LILY’S  MOUNTAIN by Hannah Moderow from Houghton Mifflin (November 14th) Lily refuses to believe what everyone else accepts to be true: that her father has died while climbing Denali, the highest mountain in North America. Lily has grown up hiking in the Alaskan wilderness with her dad. He’s an expert climber. There’s no way he would let something like this happen. So instead of grieving, Lily decides to rescue him. Her plan takes her to Denali and on a journey that tests her physically and emotionally. In this powerful debut, Hannah Moderow has written an authentic Alaskan adventure that crosses terrain both beautiful and haunting–and ultimately shows the bond of family and the wonder of wild places. 

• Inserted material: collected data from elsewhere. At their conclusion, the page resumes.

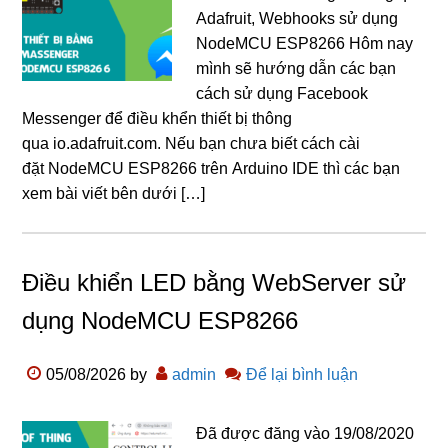
Adafruit, Webhooks sử dụng
NodeMCU ESP8266 Hôm nay
mình sẽ hướng dẫn các bạn
cách sử dụng Facebook
Messenger để điều khển thiết bị thông
qua io.adafruit.com. Nếu bạn chưa biết cách cài
đặt NodeMCU ESP8266 trên Arduino IDE thì các bạn
xem bài viết bên dưới […]
Điều khiển LED bằng WebServer sử
dụng NodeMCU ESP8266
05/08/2026
by
admin
Để lại bình luận
Đã được đăng vào 19/08/2020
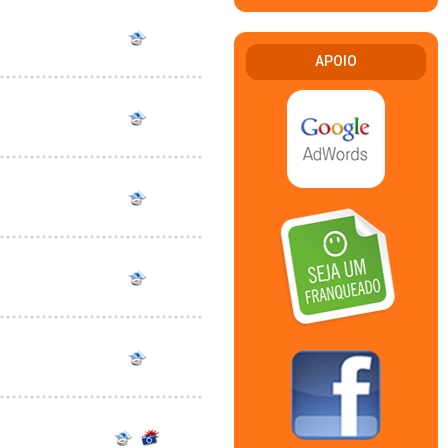
APOIO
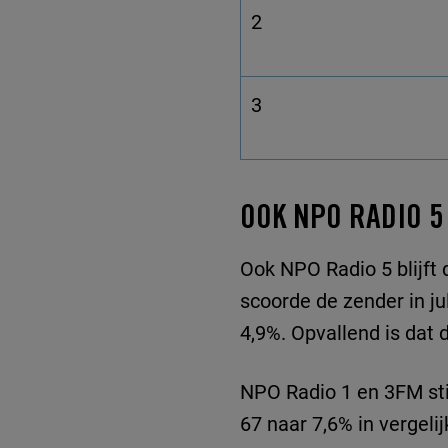
2
3
OOK NPO RADIO 5
Ook NPO Radio 5 blijft d
scoorde de zender in ju
4,9%. Opvallend is dat 
NPO Radio 1 en 3FM sti
67 naar 7,6% in vergeli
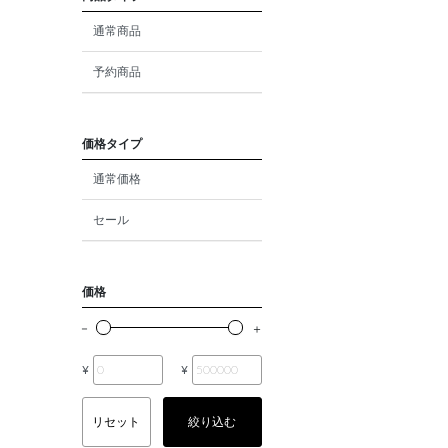
ダイヤモンド
通常商品
モルガナイト
予約商品
クォーツ
エメラルド
価格タイプ
通常価格
パール
セール
ムーンストーン
ルビー
価格
ペリドット
サファイア
¥
¥
トルマリン
リセット
絞り込む
オパール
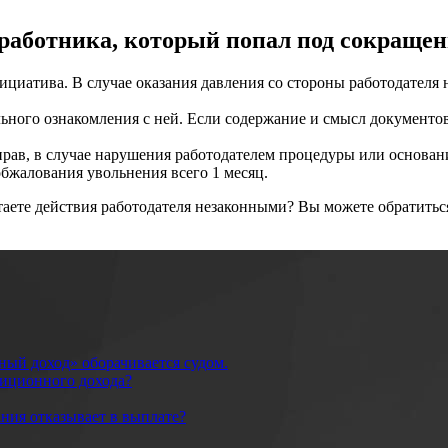
 работника, который попал под сокращен
ициатива. В случае оказания давления со стороны работодателя 
ьного ознакомления с ней. Если содержание и смысл документов
рав, в случае нарушения работодателем процедуры или основан
обжалования увольнения всего 1 месяц.
таете действия работодателя незаконными? Вы можете обратить
ный доход» оборачивается судом.
тиционного дохода?
ания отказывает в выплате?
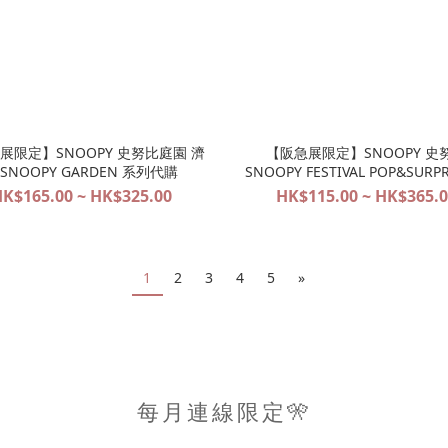
展限定】SNOOPY 史努比庭園 濟
【阪急展限定】SNOOPY 史
SNOOPY GARDEN 系列代購
SNOOPY FESTIVAL POP&SURPR
阪限定系列代購
K$165.00 ~ HK$325.00
HK$115.00 ~ HK$365.
1
2
3
4
5
»
每月連線限定🎌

GOLDELINE by Jimmy Cajoleas from HarperCollins (November 14th) In the wild, free woods of the Hinterlands, where magic is as real as stories are, Goldeline travels from camp to camp with Gruff and his bandits, getting by on the things they steal from carriages that pass through the woods.

But someone is after Goldeline. The same man who wants to cleanse the Hinterlands of anyone who’s different–and who convinced the overzealous Townies that her mother was a witch–suspects that Goldeline might be a witch, too. Now Goldeline must summon all the courage and magic she got from her momma to escape her pursuers, save her friends, and maybe even find a place to call home.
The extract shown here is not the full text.